The integrative model is increasingly favoured within modern healthcare systems. According to the World Health Organization (2019), traditional medicine, including acupuncture, plays an important role in global health, particularly when integrated responsibly with conventional medical practices.
For example:
- A patient with chronic migraines may use prescribed medication while also receiving acupuncture to reduce frequency and severity.
- An individual undergoing physiotherapy for musculoskeletal injury may incorporate acupuncture to enhance pain relief.
9.0 Scientific Debate and Evidence Limitations
Despite promising evidence, acupuncture remains subject to scientific debate. Critics argue that some benefits may be attributed to placebo effects or contextual healing factors (Colquhoun and Novella, 2013). Designing appropriate placebo controls in acupuncture trials presents methodological challenges.
Nonetheless, high-quality systematic reviews continue to demonstrate statistically significant benefits beyond placebo for certain conditions, particularly chronic pain (Vickers et al., 2012).

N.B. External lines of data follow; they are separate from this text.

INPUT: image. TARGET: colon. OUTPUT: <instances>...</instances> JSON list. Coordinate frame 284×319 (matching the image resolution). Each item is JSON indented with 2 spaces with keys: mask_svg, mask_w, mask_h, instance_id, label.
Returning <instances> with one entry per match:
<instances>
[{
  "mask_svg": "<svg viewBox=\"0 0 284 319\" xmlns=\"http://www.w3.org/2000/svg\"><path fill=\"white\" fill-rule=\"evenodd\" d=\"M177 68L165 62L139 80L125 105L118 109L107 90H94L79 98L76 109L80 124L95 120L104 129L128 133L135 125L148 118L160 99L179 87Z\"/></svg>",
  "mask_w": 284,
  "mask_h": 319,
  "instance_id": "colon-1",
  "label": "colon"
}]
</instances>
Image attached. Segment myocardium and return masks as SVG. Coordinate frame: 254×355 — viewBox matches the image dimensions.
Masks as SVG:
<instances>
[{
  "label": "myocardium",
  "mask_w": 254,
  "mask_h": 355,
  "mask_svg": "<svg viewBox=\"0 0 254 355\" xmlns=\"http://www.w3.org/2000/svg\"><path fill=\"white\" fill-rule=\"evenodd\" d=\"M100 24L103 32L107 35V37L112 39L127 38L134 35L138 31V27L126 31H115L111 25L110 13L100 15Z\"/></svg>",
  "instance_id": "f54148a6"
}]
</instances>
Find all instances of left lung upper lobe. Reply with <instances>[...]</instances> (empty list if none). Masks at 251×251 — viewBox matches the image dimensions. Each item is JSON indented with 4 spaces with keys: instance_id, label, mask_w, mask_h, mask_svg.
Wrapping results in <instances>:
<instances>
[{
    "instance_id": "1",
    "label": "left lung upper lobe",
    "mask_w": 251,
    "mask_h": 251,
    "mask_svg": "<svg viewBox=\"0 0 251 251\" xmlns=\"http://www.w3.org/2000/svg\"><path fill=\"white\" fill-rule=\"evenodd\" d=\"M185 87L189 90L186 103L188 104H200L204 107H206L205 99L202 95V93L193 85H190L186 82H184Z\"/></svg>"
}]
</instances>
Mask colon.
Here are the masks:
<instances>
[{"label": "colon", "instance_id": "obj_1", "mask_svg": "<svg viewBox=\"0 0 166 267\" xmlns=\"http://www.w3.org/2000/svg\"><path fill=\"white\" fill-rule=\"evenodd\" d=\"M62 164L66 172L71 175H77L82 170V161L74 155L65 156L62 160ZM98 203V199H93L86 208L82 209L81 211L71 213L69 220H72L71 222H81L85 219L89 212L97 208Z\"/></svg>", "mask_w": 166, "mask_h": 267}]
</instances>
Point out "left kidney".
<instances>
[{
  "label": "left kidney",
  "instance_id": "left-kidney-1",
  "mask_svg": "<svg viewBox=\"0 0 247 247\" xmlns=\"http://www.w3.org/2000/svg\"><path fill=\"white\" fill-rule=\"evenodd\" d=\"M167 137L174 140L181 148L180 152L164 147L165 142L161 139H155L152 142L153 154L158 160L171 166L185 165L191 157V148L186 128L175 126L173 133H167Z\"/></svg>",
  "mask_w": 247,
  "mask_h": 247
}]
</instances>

10.0 Holistic and Patient-Centred Care
One notable strength of acupuncture lies in its holistic, patient-centred approach. Practitioners typically allocate substantial time to patient assessment, fostering therapeutic rapport. This relational aspect may enhance treatment outcomes and patient satisfaction.
By addressing lifestyle, stress and emotional wellbeing alongside physical symptoms, acupuncture aligns with broader principles of integrative medicine.

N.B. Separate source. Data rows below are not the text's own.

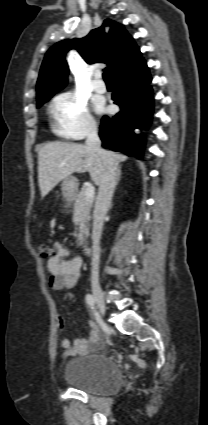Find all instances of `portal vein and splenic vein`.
Instances as JSON below:
<instances>
[{
  "label": "portal vein and splenic vein",
  "instance_id": "1",
  "mask_svg": "<svg viewBox=\"0 0 208 425\" xmlns=\"http://www.w3.org/2000/svg\"><path fill=\"white\" fill-rule=\"evenodd\" d=\"M95 188L93 186H88L85 192V196L87 199L94 198Z\"/></svg>",
  "mask_w": 208,
  "mask_h": 425
}]
</instances>
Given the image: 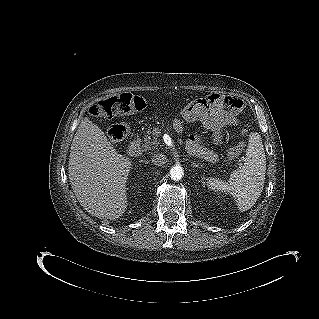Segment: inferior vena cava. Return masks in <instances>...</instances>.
<instances>
[{"label": "inferior vena cava", "instance_id": "1", "mask_svg": "<svg viewBox=\"0 0 319 319\" xmlns=\"http://www.w3.org/2000/svg\"><path fill=\"white\" fill-rule=\"evenodd\" d=\"M151 161L156 166H162L167 162V157L162 153L153 154Z\"/></svg>", "mask_w": 319, "mask_h": 319}]
</instances>
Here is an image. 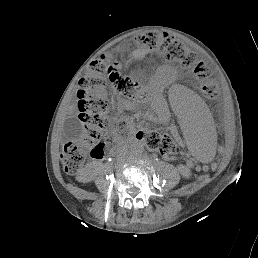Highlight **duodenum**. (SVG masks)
<instances>
[{
	"instance_id": "1",
	"label": "duodenum",
	"mask_w": 258,
	"mask_h": 258,
	"mask_svg": "<svg viewBox=\"0 0 258 258\" xmlns=\"http://www.w3.org/2000/svg\"><path fill=\"white\" fill-rule=\"evenodd\" d=\"M90 155L92 158H95V159L99 156H102V155H97L95 152H91Z\"/></svg>"
}]
</instances>
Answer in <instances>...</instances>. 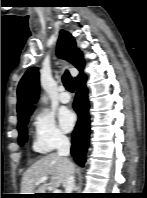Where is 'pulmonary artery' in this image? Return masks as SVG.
Wrapping results in <instances>:
<instances>
[{
  "label": "pulmonary artery",
  "mask_w": 147,
  "mask_h": 198,
  "mask_svg": "<svg viewBox=\"0 0 147 198\" xmlns=\"http://www.w3.org/2000/svg\"><path fill=\"white\" fill-rule=\"evenodd\" d=\"M59 95H58V99L61 103H69L71 100L70 94L65 90L64 87H60L59 89Z\"/></svg>",
  "instance_id": "e3ab8cb5"
}]
</instances>
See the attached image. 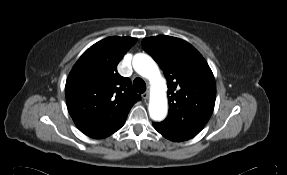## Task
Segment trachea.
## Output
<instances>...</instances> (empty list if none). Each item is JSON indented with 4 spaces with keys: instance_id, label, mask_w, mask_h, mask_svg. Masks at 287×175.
<instances>
[{
    "instance_id": "trachea-1",
    "label": "trachea",
    "mask_w": 287,
    "mask_h": 175,
    "mask_svg": "<svg viewBox=\"0 0 287 175\" xmlns=\"http://www.w3.org/2000/svg\"><path fill=\"white\" fill-rule=\"evenodd\" d=\"M133 87L138 93H144L146 91V83L141 78L134 79Z\"/></svg>"
}]
</instances>
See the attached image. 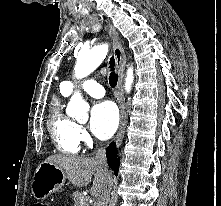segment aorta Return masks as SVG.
<instances>
[{"label":"aorta","mask_w":221,"mask_h":206,"mask_svg":"<svg viewBox=\"0 0 221 206\" xmlns=\"http://www.w3.org/2000/svg\"><path fill=\"white\" fill-rule=\"evenodd\" d=\"M108 52V44L94 46L90 50L80 51L74 68L75 77L82 79L92 73L105 59ZM134 80L133 69L127 70L125 79V90L130 92ZM89 105L86 103L80 92H75L67 107V113L74 116L76 120H86L88 117Z\"/></svg>","instance_id":"762f6f07"}]
</instances>
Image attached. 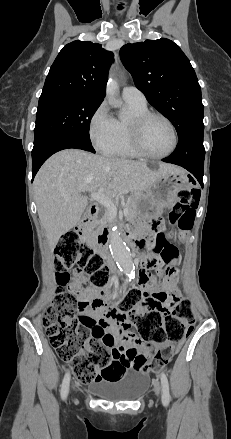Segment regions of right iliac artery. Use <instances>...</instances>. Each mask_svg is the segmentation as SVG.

Acupuncture represents a compelling example of how traditional healing systems can coexist with modern biomedical practice. Rooted in the concept of Qi and meridian pathways, yet increasingly understood through neurophysiological mechanisms, acupuncture offers evidence-based benefits particularly in pain management, stress reduction and supportive care.
While not a substitute for conventional medical treatment in serious conditions, acupuncture can serve as a valuable complementary therapy, enhancing symptom relief and overall wellbeing. Continued rigorous research will further clarify its mechanisms and optimal clinical applications.

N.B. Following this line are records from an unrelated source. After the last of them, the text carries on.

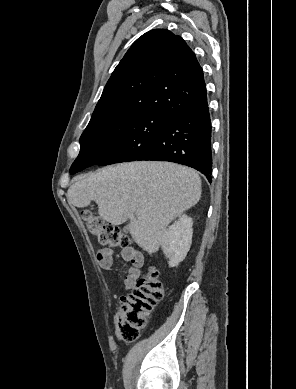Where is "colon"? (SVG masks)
I'll return each instance as SVG.
<instances>
[{
  "label": "colon",
  "instance_id": "5ec220e1",
  "mask_svg": "<svg viewBox=\"0 0 296 389\" xmlns=\"http://www.w3.org/2000/svg\"><path fill=\"white\" fill-rule=\"evenodd\" d=\"M82 219L87 230L97 236L100 244L111 248L130 245L128 235L118 226L105 222L96 213L84 210ZM163 296L164 287L160 272L157 268L150 267L136 282L132 292L121 297V307L115 314L117 338L125 343L137 340L147 324L148 317Z\"/></svg>",
  "mask_w": 296,
  "mask_h": 389
}]
</instances>
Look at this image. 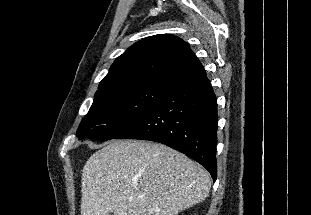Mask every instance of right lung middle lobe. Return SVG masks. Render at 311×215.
Segmentation results:
<instances>
[{
  "label": "right lung middle lobe",
  "instance_id": "1",
  "mask_svg": "<svg viewBox=\"0 0 311 215\" xmlns=\"http://www.w3.org/2000/svg\"><path fill=\"white\" fill-rule=\"evenodd\" d=\"M170 84H125L96 92L94 102L77 130L79 139H113L144 117Z\"/></svg>",
  "mask_w": 311,
  "mask_h": 215
}]
</instances>
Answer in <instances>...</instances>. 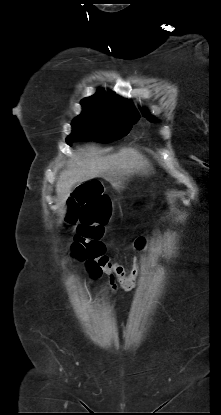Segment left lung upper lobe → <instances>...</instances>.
Returning a JSON list of instances; mask_svg holds the SVG:
<instances>
[{"instance_id":"obj_1","label":"left lung upper lobe","mask_w":221,"mask_h":415,"mask_svg":"<svg viewBox=\"0 0 221 415\" xmlns=\"http://www.w3.org/2000/svg\"><path fill=\"white\" fill-rule=\"evenodd\" d=\"M143 115H144V117H146L149 121H151V122H157L152 116H150L149 115V113L148 112H146V111H143Z\"/></svg>"}]
</instances>
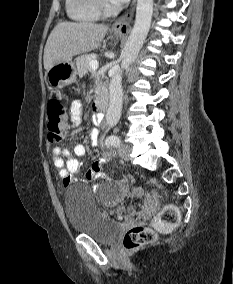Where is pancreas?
I'll list each match as a JSON object with an SVG mask.
<instances>
[{"label": "pancreas", "mask_w": 233, "mask_h": 284, "mask_svg": "<svg viewBox=\"0 0 233 284\" xmlns=\"http://www.w3.org/2000/svg\"><path fill=\"white\" fill-rule=\"evenodd\" d=\"M96 59L93 54H87L79 57L76 61V66L78 70V75L80 77L86 75L88 71H91V67L89 65L90 60Z\"/></svg>", "instance_id": "1"}]
</instances>
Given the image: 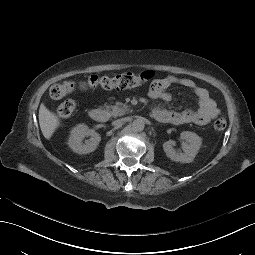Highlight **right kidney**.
<instances>
[{
  "instance_id": "right-kidney-1",
  "label": "right kidney",
  "mask_w": 255,
  "mask_h": 255,
  "mask_svg": "<svg viewBox=\"0 0 255 255\" xmlns=\"http://www.w3.org/2000/svg\"><path fill=\"white\" fill-rule=\"evenodd\" d=\"M89 137V140L84 141ZM101 142L100 135L84 125H79L72 131V137L69 140V145L77 153L89 154L96 150Z\"/></svg>"
}]
</instances>
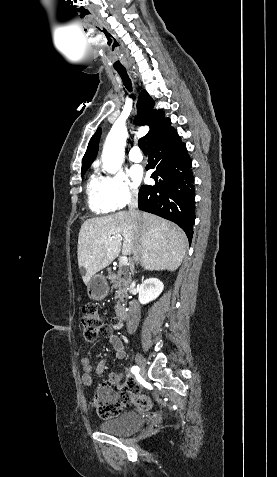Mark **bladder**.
<instances>
[{"label":"bladder","instance_id":"31cf9c89","mask_svg":"<svg viewBox=\"0 0 277 477\" xmlns=\"http://www.w3.org/2000/svg\"><path fill=\"white\" fill-rule=\"evenodd\" d=\"M143 424L142 417L135 411H124L99 424L102 432L112 435H126L137 431Z\"/></svg>","mask_w":277,"mask_h":477}]
</instances>
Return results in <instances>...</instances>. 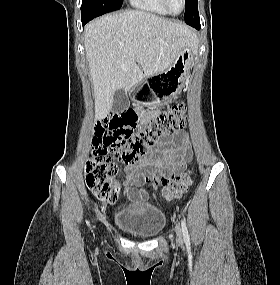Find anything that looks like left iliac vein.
Returning a JSON list of instances; mask_svg holds the SVG:
<instances>
[{"label":"left iliac vein","instance_id":"left-iliac-vein-1","mask_svg":"<svg viewBox=\"0 0 280 285\" xmlns=\"http://www.w3.org/2000/svg\"><path fill=\"white\" fill-rule=\"evenodd\" d=\"M175 232H176V235H177V241L178 243H182L183 239H182V232H181V228L179 227V225H176L175 226Z\"/></svg>","mask_w":280,"mask_h":285}]
</instances>
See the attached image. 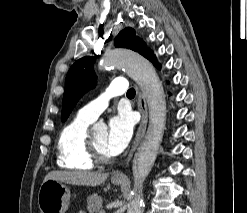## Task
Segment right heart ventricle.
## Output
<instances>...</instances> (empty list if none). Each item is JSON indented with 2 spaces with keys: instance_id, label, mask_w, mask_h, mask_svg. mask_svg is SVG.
Instances as JSON below:
<instances>
[{
  "instance_id": "e07e8e85",
  "label": "right heart ventricle",
  "mask_w": 247,
  "mask_h": 213,
  "mask_svg": "<svg viewBox=\"0 0 247 213\" xmlns=\"http://www.w3.org/2000/svg\"><path fill=\"white\" fill-rule=\"evenodd\" d=\"M90 121L78 116L65 125L57 139V165L66 170L86 171L94 167L86 156L85 140Z\"/></svg>"
}]
</instances>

As healthcare increasingly embraces integrative approaches, acupuncture stands as a bridge between ancient wisdom and contemporary science.
References
Armour, M. et al. (2019) ‘Acupuncture for depression and anxiety’, BMJ Open, 9(6), e023543.
Colquhoun, D. and Novella, S.P. (2013) ‘Acupuncture is theatrical placebo’, Anesthesia & Analgesia, 116(6), pp. 1360–1363.
Eshkevari, L. et al. (2013) ‘Acupuncture modulates cortisol levels’, Journal of Endocrinology, 217(2), pp. 147–155.
Ezzo, J. et al. (2014) ‘Acupuncture for chemotherapy-induced nausea’, Journal of Clinical Oncology, 32(28), pp. 3204–3210.
Kaptchuk, T.J. (2000) The Web That Has No Weaver. 2nd edn. New York: McGraw-Hill.
MacPherson, H. et al. (2014) Acupuncture Research: Strategies for Establishing an Evidence Base. Edinburgh: Elsevier.
National Cancer Institute (2022) Acupuncture in cancer care. Available at: https://www.cancer.gov.
National Institute for Health and Care Excellence (2021) Chronic pain management guidance. London: NICE.
Smith, C.A. et al. (2018) ‘Acupuncture for IVF’, Cochrane Database of Systematic Reviews, Issue 5.
Vickers, A.J. et al. (2012) ‘Acupuncture for chronic pain’, Archives of Internal Medicine, 172(19), pp. 1444–1453.
White, A. et al. (2013) Western Medical Acupuncture. 2nd edn. Edinburgh: Churchill Livingstone.
World Health Organization (2019) WHO global report on traditional and complementary medicine. Geneva: WHO.
Zhao, Z.Q. (2008) ‘Neural mechanism underlying acupuncture analgesia’, Progress in Neurobiology, 85(4), pp. 355–375.